%%

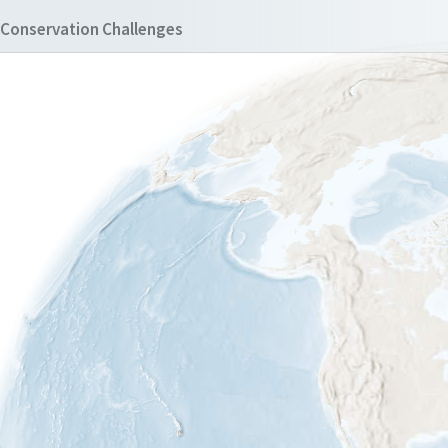
Conservation Challenges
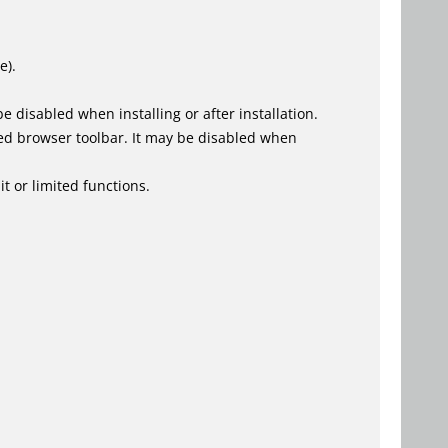
e).
 disabled when installing or after installation.
ed browser toolbar. It may be disabled when
t or limited functions.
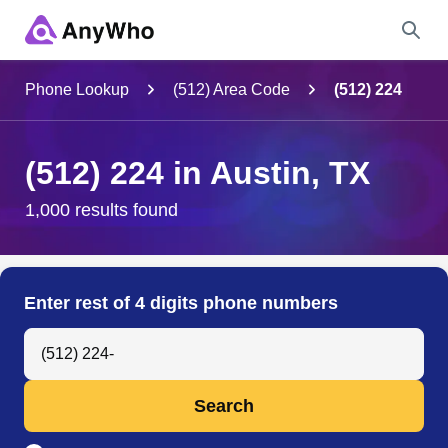
Name
Phone Lookup
(512) Area Code
(512) 224
Full Name
(512) 224 in Austin, TX
City & State
1,000 results found
Search
Enter rest of 4 digits phone numbers
Search Anyone by Phone Number
Search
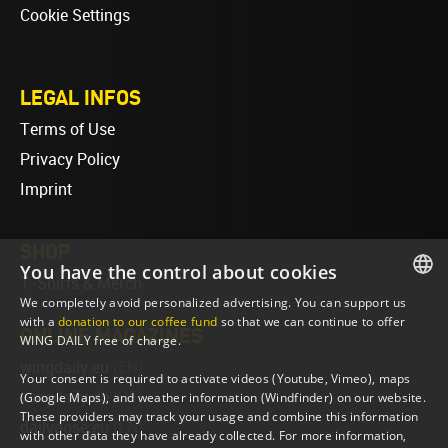
Cookie Settings
LEGAL INFOS
Terms of Use
Privacy Policy
Imprint
SHOP
You have the control about cookies
T-Shirts & Merch
We completely avoid personalized advertising. You can support us
ENGLISH
with a
donation to our coffee fund
so that we can continue to offer
ONLINE MAGAZINES
WING DAILY free of charge.
ENGLISH
wingdaily.eu
(EN)
Your consent is required to activate videos (Youtube, Vimeo), maps
wingdaily.de
(DE)
(Google Maps), and weather information (Windfinder) on our website.
These providers may track your usage and combine this information
dailydose.eu
(EN)
with other data they have already collected. For more information,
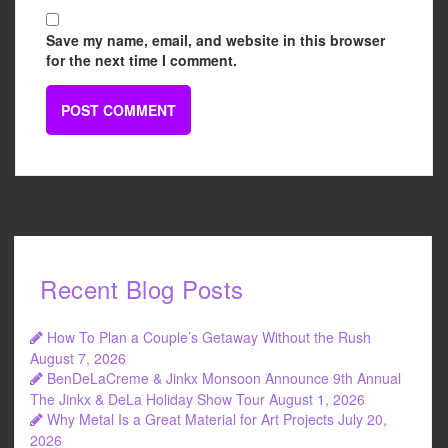
Save my name, email, and website in this browser
for the next time I comment.
Recent Blog Posts
How To Plan a Couple’s Getaway Without the Rush
August 7, 2026
BenDeLaCreme & Jinkx Monsoon Announce 9th Annual
The Jinkx & DeLa Holiday Show Tour
August 1, 2026
Why Metal Is a Great Material for Art Projects
July 20,
2026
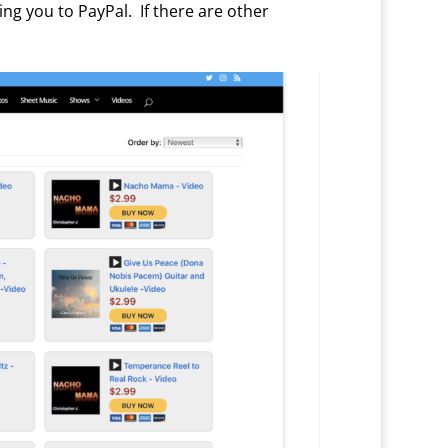
g you to PayPal. If there are other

%%

- **EXERCISE**: If a line of the listing contains the word "Jinkx", count it, then state only the total.

- **EXERCISE RESPONSE**: 2